Synon wrote: This is clearly a mistake because later in isr_common_stub, we see:

Code: Select all

add esp, 8     ; Cleans up the pushed error code and pushed ISR number
So in the macros, you must change "push byte" to "push dword".
You sound pretty sure by now. But it doesn't look like you really observed the bug by running the code nor by checking the documentation on the CPU (the PUSH instruction, specifically) and the assembler (I believe, this is NASM code).

Pull out your favorite CPU manual and look at the description of the PUSH instruction. What do you see there?

Write a tiny test application with the "push byte 0" instruction and single-step this instruction in the debugger. How does the register and memory state change when this instruction executes?

But don't die of shame just yet. We do make mistakes like this. I made this exact one last week at work and stole several minutes of time from a colleague.

Re: James Molloy's Tutorial Known Bugs

Posted: Sat Oct 04, 2014 12:57 pm
by Synon
Well, I just checked

Code: Select all

push byte 0
with Qemu in real mode.

And ESP changed by 2 rather than 1, so presumably in protected mode it would change by 4 i.e. push 4 bytes.

So the 'byte' qualifier just tells the CPU how many bytes to read, but it always pushes a word (= 16 bits in real mode, 32 bits in protected mode and 64 bits in long mode)?

I suppose the decision to use 'byte' over 'dword' was to save space in the binary?

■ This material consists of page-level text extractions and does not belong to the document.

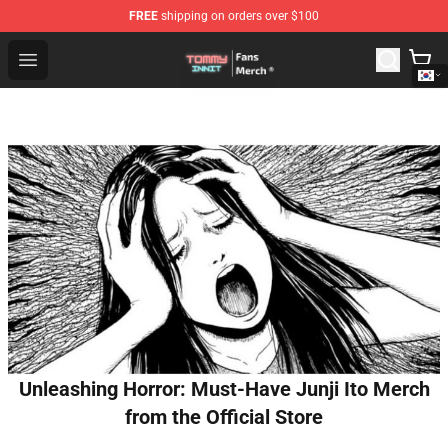
FREE
shipping on orders over $100
TommyInnit Store - Official TommyInnit Merchandise Sh
Open menu
Unleashing Horror: Must-Have Junji Ito Merch
from the Official Store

Re: James Molloy's Tutorial Known Bugs

Posted: Sat Oct 04, 2014 5:51 pm
by FallenAvatar

Re: James Molloy's Tutorial Known Bugs

Posted: Sat Oct 04, 2014 5:59 pm
by alexfru
Why do you "suppose" when you can just read the manual?

Code: Select all

PUSH—Push Word, Doubleword orQuadword Onto the Stack
Opcode* Instruction Op/En 64-Bit Mode Compat/Leg Mode Description
...
6A PUSH imm8 C Valid Valid Push imm8.
...

Operand size. The D flag in the current code-segment descriptor determines the 
default operand size; it may be overridden by instruction prefixes (66H or 
REX.W).

The operand size (16, 32, or 64 bits) determines the amount by which the stack
pointer is decremented (2, 4 or 8).

If the source operand is an immediate and its size is less than the operand size,
a sign-extended value is pushed on the stack.
...

Code: Select all

Operation
...
ELSE IF SRC is immediate byte
    THEN TEMP ←SignExtend(SRC); (* extend to operand size *)
ELSE IF SRC is immediate word (* operand size is 16 *)
    THEN TEMP ←SRC
ELSE IF SRC is immediate doubleword (* operand size is 32 or 64 *)
    THEN
        IF operand size = 32
            THEN TEMP ←SRC;
            ELSE TEMP ←SignExtend(SRC); (* extend to operand size of 64 *)
        FI;
...
ELSE IF stack-address size = 32
    THEN
        IF operand size = 32
            THEN
                ESP ← ESP −4;
                Memory[SS:ESP] ←TEMP; (* Push doubleword *)
            ELSE (* operand size = 16 *)
                ESP ← ESP −2;
                Memory[SS:ESP] ←TEMP; (* Push word *)
        FI;
    ELSE  (* stack-address size = 16 *)
        IF operand size = 32
            THEN
                SP ← SP− 4;
                Memory[SS:SP] ←TEMP; (* Push doubleword *)
            ELSE (* operand size = 16 *)
                SP ←SP − 2;
                Memory[SS:SP] ←TEMP; (* Push word *)
        FI;
FI;
Can you read that and make any sense of it?